The PAKDD 2009 data set comprises data collected from the private label credit card operation of a major Brazilian retail chain, along stable inflation condition. We used the modeling data, which contain 50,000 examples and correspond to a one year period. Each example corresponds to a client and contains 27 input attributes, such as sex, age, marital status, profession, income, etc. The target class identifies if the client is a “good” or “bad” client. The class “bad” is a minority class and composes around 19.5 percent of the data.
5. The Effect of Low/High Diversity Ensembles on the Prequential Accuracy
This section presents an analysis of the prequential accuracy of the ensembles/strategies presented in Table 1, aiming at answering the first three research questions explained in Section 2. The prequential [ 13] accuracy is the average accuracy obtained by the prediction of each example to be learned, before its learning, calculated in an online way. The rule used to obtain the prequential accuracy on time step $t$ is presented in (1) [ 12]:


$$acc(t) = \left\{ \matrix{\displaystyle acc_{ex}(t),\hfill& {\rm if }\; t = f, \hfill\cr \displaystyle acc(t-1) + {acc_{ex}(t) \;-\; acc(t-1)\over t - f + 1}, & {\rm otherwise}, } \right.$$

(1)


where $acc_{ex}$ is 0 if the prediction of the current training example $ex$ before its learning is wrong and 1 if it is correct; and $f$ is the first time step used in the calculation.
In order to analyze the behavior of the ensembles before and after the beginning of a drift, the prequential accuracy shown in the graphs is reset whenever a drift starts ( $f \in \{1,N+1\}$ ). The learning of each ensemble is repeated 30 times for each data set.
The online ensemble learning algorithm used in the experiments is the modified version of online bagging proposed in [ 9] and explained in Section 3.2. As commented in that section, Minku et al. [ 9] show that higher/lower $\lambda$ s produce ensembles with higher/lower average Q statistic (lower/higher diversity).
Section 5.1 presents the analysis itself.
5.1 Experimental Results and Analysis
The experiments used 25 lossless ITI online decision trees [ 35] as the base learners for each ensemble. The parameter $\lambda_l$ for the $Poisson(\lambda )$ distribution of the low diversity ensembles is 1, which is the value used for the original online bagging [ 1]. The $\lambda_h$ values for the high diversity ensembles were chosen in the following way:

    1. Perform five preliminary executions using $\lambda_h\;{=}$$0.0005$ , 0.001, 0.005, 0.01, 0.05, 0.1, 0.5, giving a total of 35 executions for each data set.

    2. Determine the prequential accuracy obtained by each execution at the time step $1.1N$ . This time step represents the moment in which high diversity ensembles are more likely to outperform low diversity ensembles, according to [ 9].

    3. Calculate the main effect of $\lambda_h$ on the average prequential accuracy, considering all the data sets for each particular problem at the same time.
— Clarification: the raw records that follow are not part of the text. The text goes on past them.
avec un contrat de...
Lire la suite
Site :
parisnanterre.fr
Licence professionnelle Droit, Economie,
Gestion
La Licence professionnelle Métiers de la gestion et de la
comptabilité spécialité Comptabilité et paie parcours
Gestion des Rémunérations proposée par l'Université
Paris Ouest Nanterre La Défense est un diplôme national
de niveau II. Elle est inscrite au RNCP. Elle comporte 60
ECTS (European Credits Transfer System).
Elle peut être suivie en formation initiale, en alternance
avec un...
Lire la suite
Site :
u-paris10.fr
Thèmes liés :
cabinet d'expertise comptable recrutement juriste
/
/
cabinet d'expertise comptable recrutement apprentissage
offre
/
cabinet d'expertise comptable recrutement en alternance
For example, the main effect for the circle problem is the average among the online accuracies obtained by the five executions using all the nine circle data sets.

    4. For each problem, choose the $\lambda_h$ which obtained the best main effect. These values are 0.05 for circle, sineH, and plane, and 0.005 for line and sineV. For Boolean, both $\lambda_h=0.1$ and $\lambda_h=0.5$ obtained the same main effect. So, we chose $\lambda_h=0.1$ , as it obtained the best main effect at $1.5N$ and $2N$ .

Fig. 1 shows the prequential accuracy obtained for the circle problem for low and high severities and speeds. The figures for the other data sets were omitted due to space limitations. In order to answer the first research question, we analyze the prequential accuracy after the beginning of the drift, for each data set. We can observe that different ensembles obtain the best prequential accuracy depending on the type of drift.


Fig. 1. Average prequential accuracy (1) of the four ensembles analyzed for the circle problem considering 30 runs using “perfect” drift detections. The accuracy is reset when the drift starts ( $f \in \{1,1001\}$ ). The new ensembles are created from scratch at the time steps 1 and 1,001. The old ensembles correspond to the new ensembles before the beginning of the drift. (a) Low Sev, High Sp. (b) High Sev, High Sp. (c) Low Sev, Low Sp. (d) High Sev, Low Sp.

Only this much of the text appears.